Khaled, a 36-year-old man with a disability, has been displaced nine times since October 2023. His story reflects the unseen struggle of people with disabilities in Gaza, and how timely protection support can restore dignity and hope even amid ongoing hostilities and destruction.

Posted on 10 Oct 2025

Protection Risks Across Gaza

For the past two years, Gaza has been engulfed in escalating hostilities that have left no safe space for its population. Civilians face relentless bombardment, mass forced displacement, and the destruction of vital infrastructure. Even so-called “humanitarian zones” have been repeatedly targeted, shrinking the areas where families can seek refuge. DRC’s protection monitoring, carried out under the EU-supported Basic Needs Consortium (BNC), has shown that an increasing number of people no longer follow displacement orders, not because they feel safe, but because they have nowhere left to go. At extreme risk to their lives, they remain in unsafe areas, exhausted by repeated flight and the impossibility of survival on the move.

The most vulnerable—persons with disabilities, older persons, and single women without family support—are disproportionately impacted, often left behind in the chaos of evacuations. Their limited mobility, lack of resources, and absence of community networks put them at heightened risk of neglect, exploitation, and death.
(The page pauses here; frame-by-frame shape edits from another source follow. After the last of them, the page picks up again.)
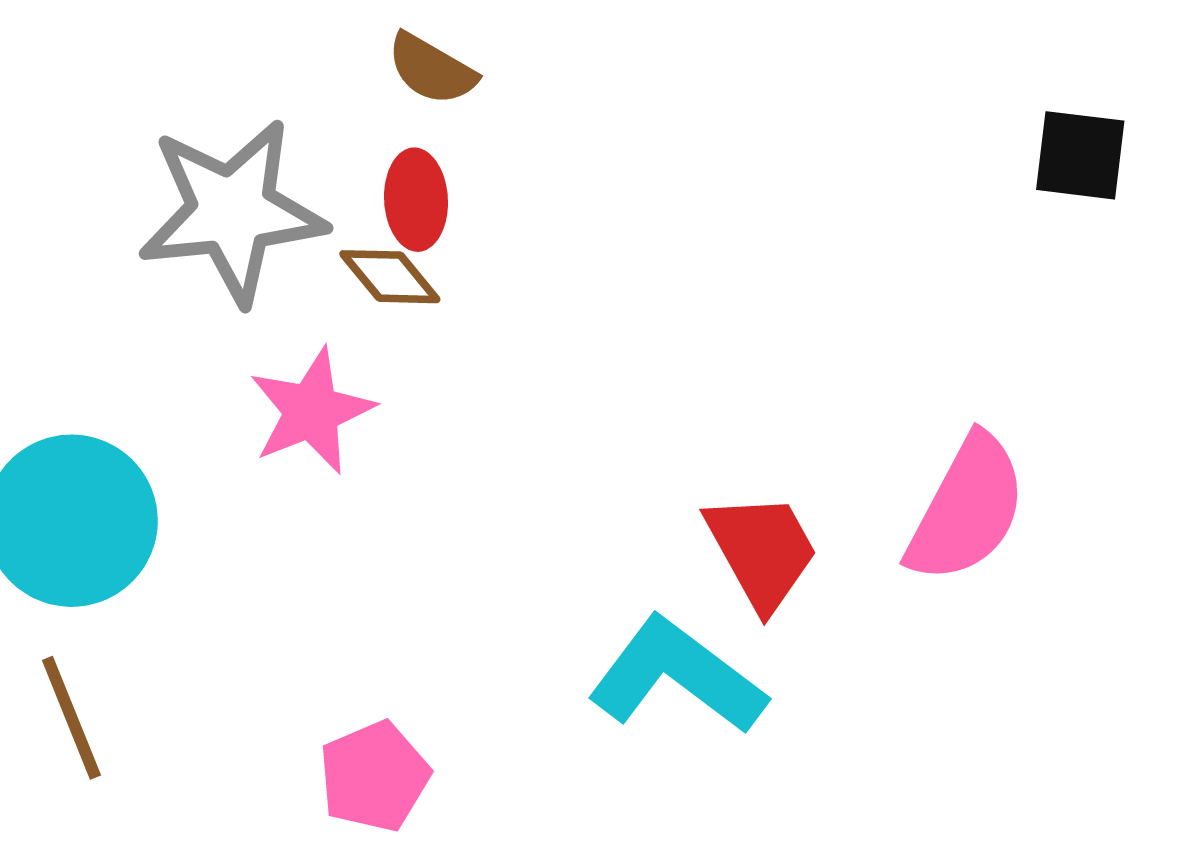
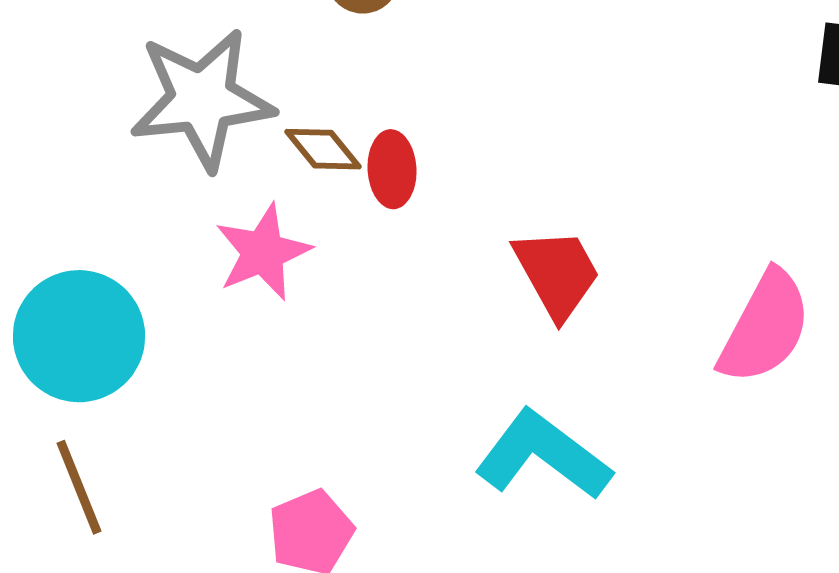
red ellipse: (416, 200) -> (392, 169), moved
red trapezoid: (762, 551) -> (557, 273), moved

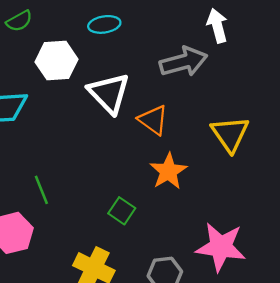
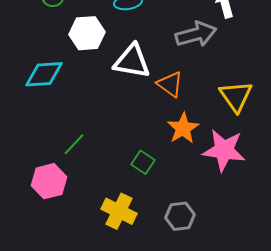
white triangle: (109, 93) -> (132, 61), turned -36
green line: (41, 190) -> (74, 144), turned 65
pink star: (221, 247) -> (224, 150), moved

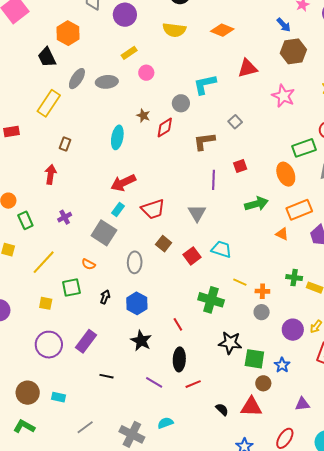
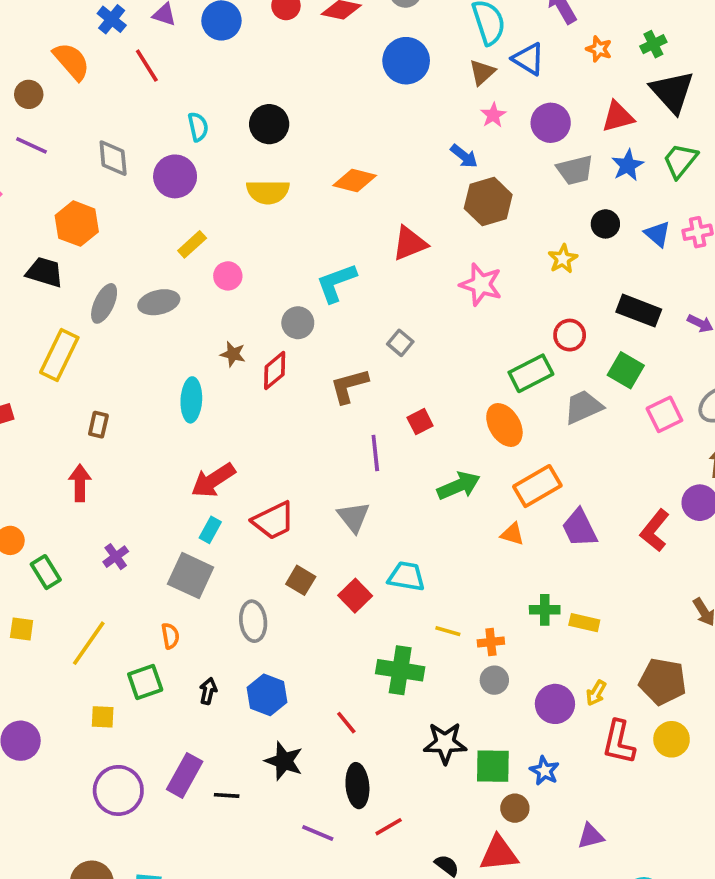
black trapezoid: (47, 57) -> (45, 272), turned 140
orange semicircle: (89, 264) -> (170, 636), turned -120
black line: (106, 376) -> (227, 795), moved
Recent monitoring data confirms that persons with disabilities face life-threatening challenges during displacement, including the inability to flee bombardments or access medical care, with many forced to crawl or rely on strangers to carry them to safety.

Beyond physical insecurity, Gaza is experiencing a mental health crisis of staggering scale. Extreme violence, the destruction of social fabric, overcrowded displacement sites, and the breakdown of protective community structures have unleashed widespread psychological suffering. Anxiety, depression, trauma, and unprocessed grief are reported across all age groups. Families describe children who have stopped speaking, adolescents showing aggression, and caregivers overwhelmed by despair. Protection monitoring respondents emphasize that interpersonal tensions and community violence, fueled by hunger, exhaustion, and lawlessness, are now among the greatest threats to personal safety.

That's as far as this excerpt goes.